What to do: Once you find the line containing "Instrukcja oklejania roweru folią ochronną", output it and every line after it to the end of the records, exactly.

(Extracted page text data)
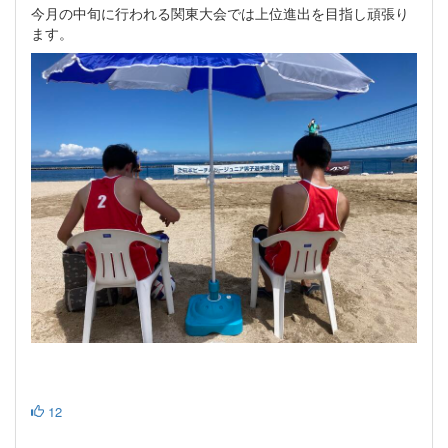
今月の中旬に行われる関東大会では上位進出を目指し頑張り
ます。
12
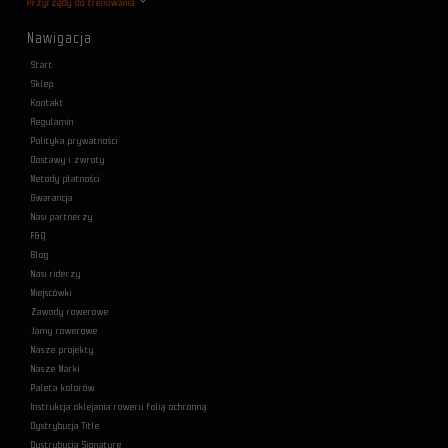
Przyrządy do trenowania
Nawigacja
Start
Sklep
Kontakt
Regulamin
Polityka prywatności
Dostawy i zwroty
Metody płatności
Gwarancja
Nasi partnerzy
F&Q
Blog
Nasi riderzy
Miejscówki
Zawody rowerowe
Jamy rowerowe
Nasze projekty
Nasze Marki
Paleta kolorów
Instrukcja oklejania roweru folią ochronną
Dystrybucja Title
Dystrybucja Signature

Answer to this exercise:
Instrukcja oklejania roweru folią ochronną
Dystrybucja Title
Dystrybucja Signature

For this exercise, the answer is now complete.